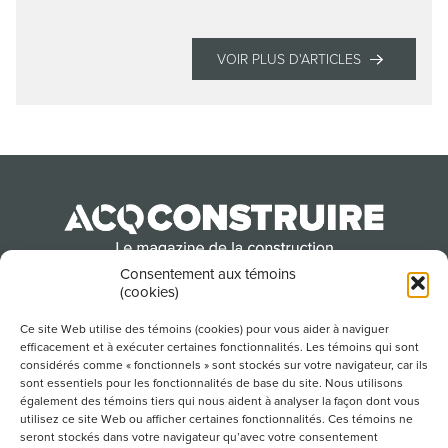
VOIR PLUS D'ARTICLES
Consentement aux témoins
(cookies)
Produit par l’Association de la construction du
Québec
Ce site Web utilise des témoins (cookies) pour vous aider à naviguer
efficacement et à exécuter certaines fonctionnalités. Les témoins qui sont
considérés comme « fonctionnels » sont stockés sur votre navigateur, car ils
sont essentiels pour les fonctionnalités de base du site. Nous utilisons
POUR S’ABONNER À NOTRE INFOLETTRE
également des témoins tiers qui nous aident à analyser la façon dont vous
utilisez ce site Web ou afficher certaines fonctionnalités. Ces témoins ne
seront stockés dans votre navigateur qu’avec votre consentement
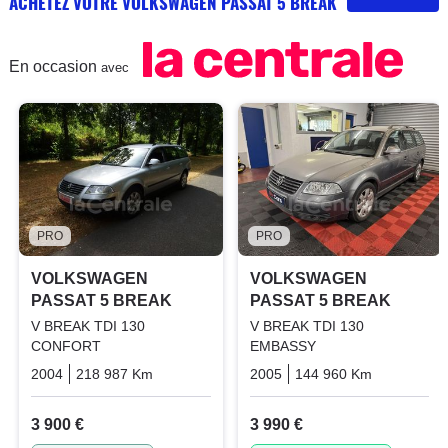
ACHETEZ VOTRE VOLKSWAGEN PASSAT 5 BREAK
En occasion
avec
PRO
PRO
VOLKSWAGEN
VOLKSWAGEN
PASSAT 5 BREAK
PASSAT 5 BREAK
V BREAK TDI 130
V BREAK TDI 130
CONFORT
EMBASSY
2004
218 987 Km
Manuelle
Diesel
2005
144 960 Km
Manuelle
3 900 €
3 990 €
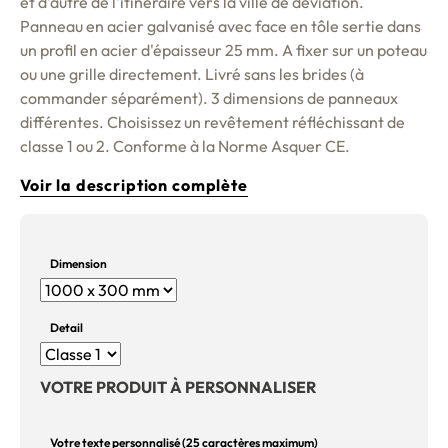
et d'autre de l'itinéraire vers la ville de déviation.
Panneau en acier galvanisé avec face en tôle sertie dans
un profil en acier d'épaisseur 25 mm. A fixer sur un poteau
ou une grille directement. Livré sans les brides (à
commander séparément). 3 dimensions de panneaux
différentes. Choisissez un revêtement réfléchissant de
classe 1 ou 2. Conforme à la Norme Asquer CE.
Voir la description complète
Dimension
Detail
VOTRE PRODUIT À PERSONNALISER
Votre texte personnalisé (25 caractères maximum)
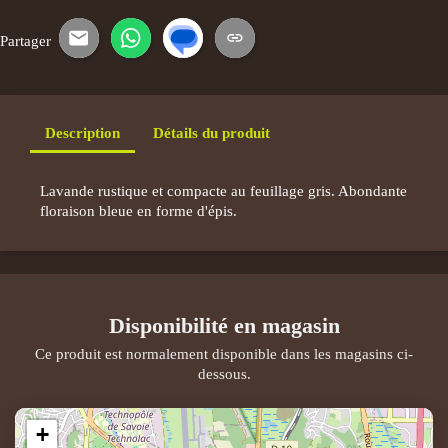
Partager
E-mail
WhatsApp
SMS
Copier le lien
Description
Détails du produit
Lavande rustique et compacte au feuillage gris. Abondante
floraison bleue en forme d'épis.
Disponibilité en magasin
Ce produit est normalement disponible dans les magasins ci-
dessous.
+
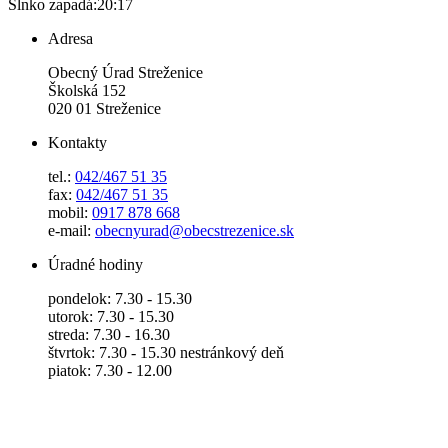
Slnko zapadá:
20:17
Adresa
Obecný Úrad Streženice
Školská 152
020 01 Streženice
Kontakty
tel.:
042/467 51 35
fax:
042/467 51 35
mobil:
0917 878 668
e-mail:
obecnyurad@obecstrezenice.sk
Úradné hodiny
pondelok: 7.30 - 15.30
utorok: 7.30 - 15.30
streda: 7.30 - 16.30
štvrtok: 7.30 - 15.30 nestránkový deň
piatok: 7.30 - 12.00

# YOUR ASSIGNMENT
Copy exactly the lines of the entries above from the one containing "ACHETEZ VOTRE VOLKSWAGEN PASSAT 5 BREAK" through the one containing "différentes. Choisissez un". Both end lines count; pictures do not.

# OUTPUT FOR THIS TASK
ACHETEZ VOTRE VOLKSWAGEN PASSAT 5 BREAK
En occasion
avec
PRO
PRO
VOLKSWAGEN
VOLKSWAGEN
PASSAT 5 BREAK
PASSAT 5 BREAK
V BREAK TDI 130
V BREAK TDI 130
CONFORT
EMBASSY
2004
218 987 Km
Manuelle
Diesel
2005
144 960 Km
Manuelle
3 900 €
3 990 €
et d'autre de l'itinéraire vers la ville de déviation.
Panneau en acier galvanisé avec face en tôle sertie dans
un profil en acier d'épaisseur 25 mm. A fixer sur un poteau
ou une grille directement. Livré sans les brides (à
commander séparément). 3 dimensions de panneaux
différentes. Choisissez un revêtement réfléchissant de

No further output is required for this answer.